JVM Workhorses - Stubs and Intrinsics

A few weeks ago, I was analyzing a hot path in my current project. The code contained several calls to the following method:
System.arracopy(args...)
Building on this observation, I suspected this pattern might be suboptimal, assuming a heavy native library call was required to perform the copy. This assumption was based on the method signature:
public static native void arraycopy(Object src, int srcPos, Object dest, int destPos, int length);
However, after examining the C2-compiled machine code, I observed several calls to a Final Stub.
Given these findings, in this article, I will explain what stubs are and the vital role they play within the JVM.
Environment
I performed the analysis using the following JDK version: OpenJDK Runtime Environment Temurin-25.0.2+10 (build 25.0.2+10-LTS).

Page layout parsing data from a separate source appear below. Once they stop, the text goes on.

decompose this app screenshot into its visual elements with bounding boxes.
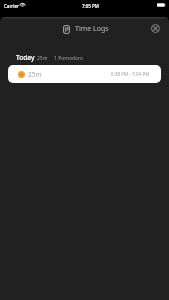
staticText: 6:38 PM - 7:04 PM (111, 71, 150, 77)
staticText: Carrier (4, 3, 19, 9)
staticText: 1 Pomodoro (54, 55, 84, 62)
staticText: 7:05 PM (82, 3, 99, 9)
staticText: 25m (28, 70, 42, 79)
staticText: 25m (37, 55, 48, 62)
button[interactable]: Close (149, 22, 162, 35)
staticText: Time Logs (75, 24, 109, 34)
button[interactable]: 25m (8, 65, 161, 83)
staticText: Today (16, 53, 35, 62)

The environment consisted of an Intel(R) Xeon(R) @ 2.20GHz - 4 vCPU (2 cores), 16GB RAM, running on Debian GNU/Linux 12 (bookworm).
The full source code is available on GitHub. For testing, I used the Adoptium mirror of the OpenJDK repository with the tag jdk-25.0.2+10.
Stubs
Stubs are pieces of assembly code generated and optimized to perform specific tasks, such as cryptographic functions, mathematical operations, and array copying. These are generated during JVM startup.

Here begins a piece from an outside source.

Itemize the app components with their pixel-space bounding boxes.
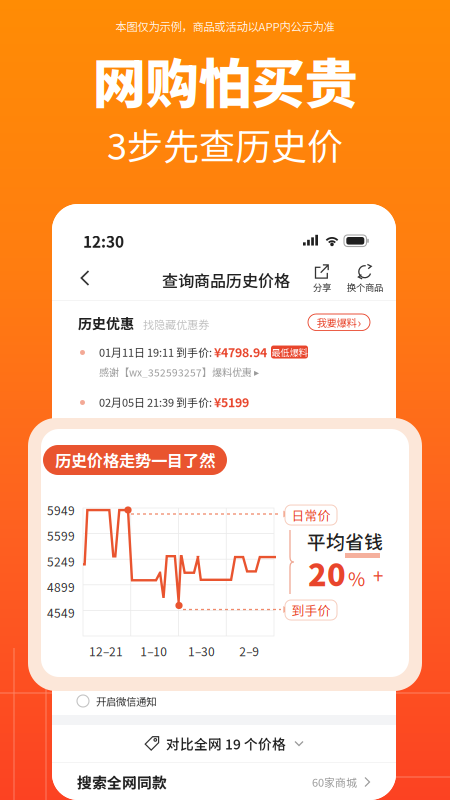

In the init.cpp file, we can find the following function calls:
// stub routines in initial blob are referenced by later generated code
initial_stubs_init();
...
continuation_stubs_init(); // depends on continuations_init
...
compiler_stubs_init(false /* in_compiler_thread */); // compiler's intrinsics stubs
final_stubs_init(); // final StubRoutines stubs
This demonstrates that stub routine generation is divided into several independent steps:
- Initial stubs
- Continuation stubs
- Compiler stubs
- Final stubs
Because certain stubs depend on others, this sequence is critical for correct generation.

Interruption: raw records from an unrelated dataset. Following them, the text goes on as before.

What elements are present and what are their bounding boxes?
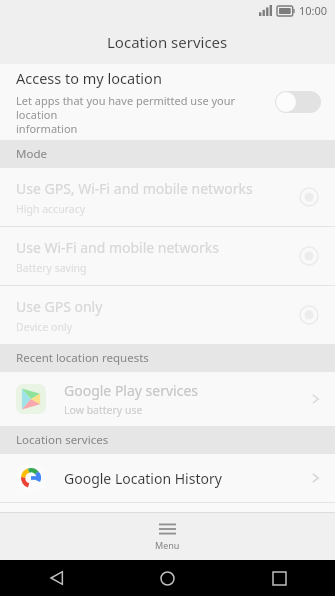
button[interactable]: Use GPS only xyxy=(0,286,335,344)
other: Select mode xyxy=(299,246,319,266)
staticText: Google Location History xyxy=(64,469,311,488)
staticText: Location services xyxy=(16,432,109,448)
button[interactable]: Google Play services xyxy=(0,372,335,426)
staticText: 10:00 xyxy=(299,3,328,18)
staticText: Device only xyxy=(16,320,73,334)
staticText: Google Play services xyxy=(64,381,199,400)
button[interactable]: Access to my location toggle xyxy=(275,91,321,113)
staticText: Use GPS, Wi-Fi and mobile networks xyxy=(16,179,253,198)
button[interactable]: Access to my location xyxy=(0,64,335,140)
button[interactable]: Use Wi-Fi and mobile networks xyxy=(0,227,335,285)
staticText: Low battery use xyxy=(64,403,143,417)
other: Select mode xyxy=(299,305,319,325)
button[interactable]: Recent apps xyxy=(264,563,294,593)
staticText: Use GPS only xyxy=(16,297,103,316)
staticText: Let apps that you have permitted use you… xyxy=(16,93,265,136)
staticText: Mode xyxy=(16,146,47,162)
button[interactable]: Back xyxy=(41,563,71,593)
staticText: Access to my location xyxy=(16,68,162,88)
staticText: Use Wi-Fi and mobile networks xyxy=(16,238,219,257)
button[interactable]: Use GPS, Wi-Fi and mobile networks xyxy=(0,168,335,226)
button[interactable]: Home xyxy=(152,563,182,593)
button[interactable]: Menu xyxy=(0,513,335,560)
button[interactable]: Google Location History xyxy=(0,454,335,502)
staticText: Battery saving xyxy=(16,261,87,275)
staticText: High accuracy xyxy=(16,202,86,216)
staticText: Location services xyxy=(107,32,228,52)
other: Select mode xyxy=(299,187,319,207)
staticText: Recent location requests xyxy=(16,350,149,366)
staticText: Menu xyxy=(155,539,180,551)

We can inspect the time required to generate stubs using the following command:
scala-cli . --main-class playground.Main --java-opt -Xlog:startuptime --power
The output displays the following:
[0.005s][info][startuptime] StubRoutines generation initial stubs, 0.0005537 secs
...
[0.019s][info][startuptime] StubRoutines generation continuation stubs, 0.0000309 secs
...
[0.026s][info][startuptime] StubRoutines generation final stubs, 0.0003121 secs
...
[0.041s][info][startuptime] StubRoutines generation compiler stubs, 0.0033504 secs
Generation is remarkably efficient. The longest phase - compiler stub generation - took approximately 3 ms, while the other phases were completed in microseconds.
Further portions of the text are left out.